AdaBoost Classifier

AdaBoost Classifier #

AdaBoost (Adaptive Boosting) is an ensemble learning method that combines many weak classifiers (usually decision stumps = trees of depth 1) to build a strong classifier.
The key idea: Focus more on misclassified points in each round by adjusting sample weights.
Works well on tabular datasets, robust to overfitting if tuned properly.

How AdaBoost Classifier Works (Intuition)#

Start with equal weights
- Each sample is given the same importance (weight = 1/N).
Train a weak learner
- Example: a decision stump (one-split tree).
- Find the split that minimizes classification error (weighted error).
Evaluate performance of weak learner
- Weighted error:
  
  \[ \epsilon = \frac{\sum w_i \cdot I(y_i \neq h(x_i))}{\sum w_i} \]
- If error > 0.5, the stump is discarded.
Assign weight to the weak learner
- Performance score:
  
  \[ \alpha = \frac{1}{2} \ln\left(\frac{1 - \epsilon}{\epsilon}\right) \]
- Better learners get higher α (more influence).
Update sample weights
- Misclassified samples get higher weights → the next weak learner will focus more on them.
- Correctly classified samples get lower weights.
Repeat steps 2–5 for multiple rounds.
Final prediction
- Weighted majority vote of all weak learners:
  
  \[ H(x) = \text{sign}\left(\sum_{m=1}^M \alpha_m \cdot h_m(x)\right) \]

Geometric Intuition#

Imagine a dataset that’s not perfectly separable with a line.
Each weak learner (stump) draws a simple vertical/horizontal split.
AdaBoost sequentially bends the decision boundary by combining stumps, correcting mistakes iteratively.
End result: a non-linear decision boundary that fits the dataset much better than any single stump.

Key Hyperparameters#

n_estimators → number of weak learners (default 50).
- Too few → underfit.
- Too many → risk overfit.
learning_rate → shrinks each weak learner’s weight contribution.
- Low value (e.g., 0.1) → slower but more stable learning.
- High value (e.g., 1.0) → faster but risk overfit.
estimator → base model (default: DecisionTreeClassifier(max_depth=1)).
- Can increase depth for more complex patterns.

Performance Metrics#

Since it’s a classifier, evaluation uses:

Accuracy → overall correct predictions.
Precision, Recall, F1 → for imbalanced classes.
ROC-AUC → probability-based ranking of predictions.
Log Loss → penalizes overconfident wrong predictions.

Advantages#

✅ Works well with simple weak learners (stumps). ✅ Reduces bias significantly. ✅ Handles non-linear data. ✅ Robust against overfitting if tuned properly.

Limitations#

❌ Sensitive to noisy data & outliers (because they get high weights). ❌ Can be slower than Random Forest when n_estimators is large.

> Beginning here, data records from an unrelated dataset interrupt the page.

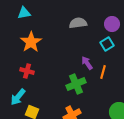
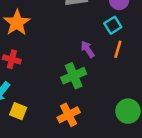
orange line: (103, 72) -> (118, 49), moved

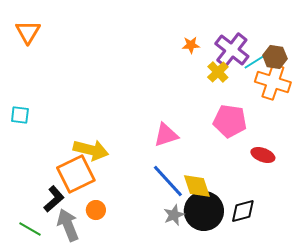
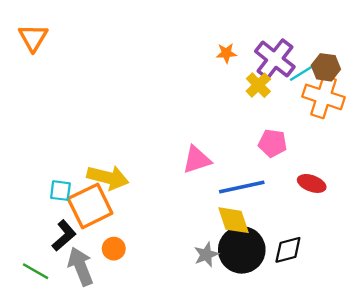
cyan square: (20, 115) -> (60, 191), moved
pink pentagon: (230, 121) -> (273, 143), size x0.7
blue line: (168, 181) -> (242, 187), moved, turned -60

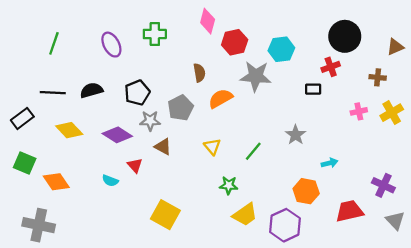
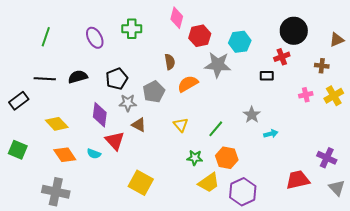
yellow diamond: (69, 130) -> (57, 124), moved
purple diamond: (117, 135) -> (100, 115), turned 65
green square: (25, 163) -> (18, 150), moved
cyan arrow: (330, 163) -> (271, 134), moved
red triangle: (135, 165) -> (115, 141), size x1.5
orange diamond: (56, 182) -> (65, 155), moved
orange hexagon: (306, 191) -> (227, 158), moved
gray cross: (39, 225) -> (56, 192), moved

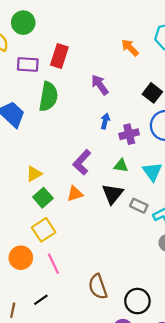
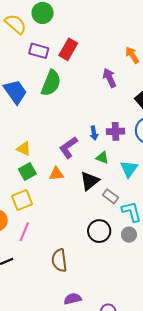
purple arrow: (100, 85) -> (109, 78), moved
blue arrow: (105, 121) -> (94, 133), moved, turned 144
yellow triangle: (34, 174) -> (24, 149), turned 42
pink line: (53, 264) -> (24, 232), turned 36
black circle: (137, 301) -> (99, 231), moved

In short: AdaBoost Classifier = sequentially trained weak classifiers (stumps) + reweighting misclassified points → strong ensemble that produces non-linear decision boundaries.

import matplotlib.pyplot as plt
import numpy as np
from sklearn.datasets import make_classification
from sklearn.ensemble import AdaBoostClassifier
from sklearn.tree import DecisionTreeClassifier
from matplotlib.colors import ListedColormap

# Generate toy dataset (2 features for visualization)
X, y = make_classification(
    n_samples=200, n_features=2, n_redundant=0, n_informative=2,
    n_clusters_per_class=1, flip_y=0.1, random_state=42
)

# Create weak learner (Decision Stump)
stump = DecisionTreeClassifier(max_depth=1)

# Train AdaBoost with increasing estimators
estimators_list = [1, 5, 20, 50]
models = [AdaBoostClassifier(estimator=stump, n_estimators=n, random_state=42).fit(X, y)
          for n in estimators_list]

# Create mesh for decision boundary plotting
x_min, x_max = X[:, 0].min() - 1, X[:, 0].max() + 1
y_min, y_max = X[:, 1].min() - 1, X[:, 1].max() + 1
xx, yy = np.meshgrid(np.linspace(x_min, x_max, 300),
                     np.linspace(y_min, y_max, 300))

# Plot decision boundaries
fig, axes = plt.subplots(1, 4, figsize=(20, 5))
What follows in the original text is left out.